Within the next two weeks the final wording of the Financial Stability Board’s proposed minimum Total Loss-Absorbing Capacity (TLAC) and the European Union's Minimum Requirement for own funds and Eligible Liabilities (MREL) will be known.
The two regulations make it clear that senior unsecured bondholders will be subordinated to retail deposits, SME deposits, and the operational liabilities of a bank, including most derivatives. A big chunk of a bank’s term funding will be eligible for bail-in.
Germany brought in its TLAC reform at the end of September, to go live from January 1 2017. Italy amended its bank insolvency law in early September, while France and Spain should soon follow.
This week, analysts at Société Générale estimated the increase in Loss Given Default (LGD) for senior debt at Europe’s major banks, based on the degree to which they depend on senior unsecured to meet their TLAC/MREL bail-in requirements.

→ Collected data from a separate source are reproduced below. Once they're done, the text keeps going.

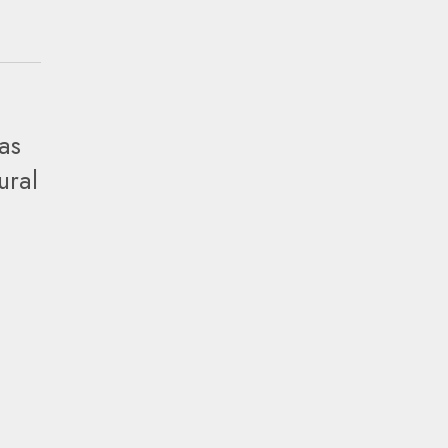
as
ural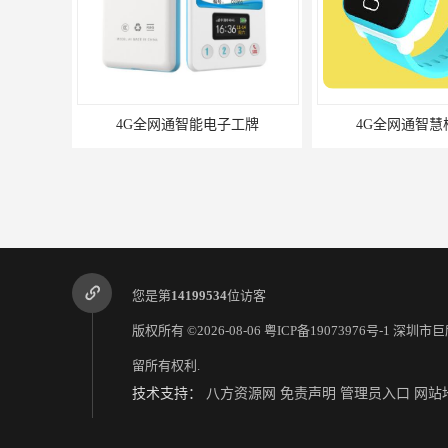
4G全网通智慧校园手表
4G全网通智慧
您是第
14199534
位访客
版权所有 ©2026-08-06
粤ICP备19073976号-1
深圳市巨
留所有权利.
技术支持：
八方资源网
免责声明
管理员入口
网站
4G全网通智能定位手环
4G全网通智慧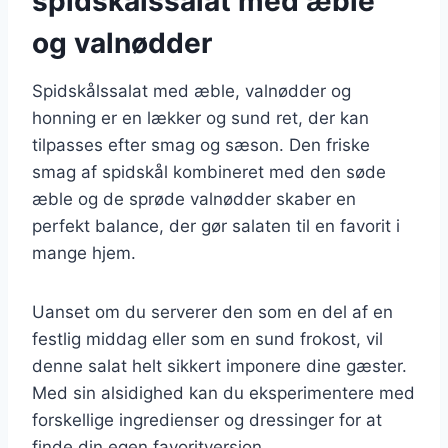
spidskålssalat med æble
og valnødder
Spidskålssalat med æble, valnødder og
honning er en lækker og sund ret, der kan
tilpasses efter smag og sæson. Den friske
smag af spidskål kombineret med den søde
æble og de sprøde valnødder skaber en
perfekt balance, der gør salaten til en favorit i
mange hjem.
Uanset om du serverer den som en del af en
festlig middag eller som en sund frokost, vil
denne salat helt sikkert imponere dine gæster.
Med sin alsidighed kan du eksperimentere med
forskellige ingredienser og dressinger for at
finde din egen favoritversion.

They said Commerzbank’s five year cash spread should widen from 73bp to 102bp. Deutsche Bank, which they termed “the weakest of European universal banks,” should see its spread widen from 79bp to 94bp, while BNP Paribas should be 43bp wider in five year bonds if the French pass a similar law to the German TLAC law.
Intesa Sanpaolo and Monte dei Paschi di Siena are the most vulnerable in Italy, with potential widenings of 14bp and 76bp, while in Spain Caixabank bondholders face “significant spread under performance” from the introduction of a senior bail-in law. The Spanish bank’s low volume of outstanding senior debt implies a much higher LGD, and its senior spread should theoretically rise from 77bp to 129bp.
But senior spreads are actually going in the opposite direction. The Markit Senior Financials index stands around 70bp, down from nearly 100bp at the end of September.
The move is partly because of hopes of further stimulus and global central bank easing. After the People’s Bank of China cut rates 25bp to 4.35% last week, the ECB should follow in December, taking deposit rates further into negative territory, and expanding its quantitative easing programme. Japan may announce further quantitative easing as early as Friday this week.
But the euphoria in other market has not helped covered bonds, which sit at the top of the capital stack, safe from bail-in.
According to Markit, covered bond spreads are now at their widest in 14 months, and at levels last seen before the ECB announced its third covered bond purchase programme. With each primary deal, secondary spreads have widened and as the ECB has pushed out many investors, private sector liquidity is thin.
Once hope of further quantitative easing has been exhausted, the technical rally in senior unsecured bonds should fade away, credit will once again reflect fundamental value, and senior will widen against covered bonds.